- _Exercise aim_
In the listing below, pick out lines with "экран".
--- --- ---
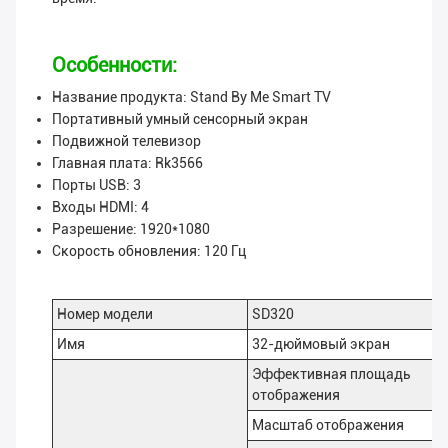
Особенности:
Название продукта: Stand By Me Smart TV
Портативный умный сенсорный экран
Подвижной телевизор
Главная плата: Rk3566
Порты USB: 3
Входы HDMI: 4
Разрешение: 1920*1080
Скорость обновления: 120 Гц
Номер модели
SD320
Имя
32-дюймовый экран
Эффективная площадь
отображения
Масштаб отображения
--- --- ---
- _Task solution_
Портативный умный сенсорный экран
32-дюймовый экран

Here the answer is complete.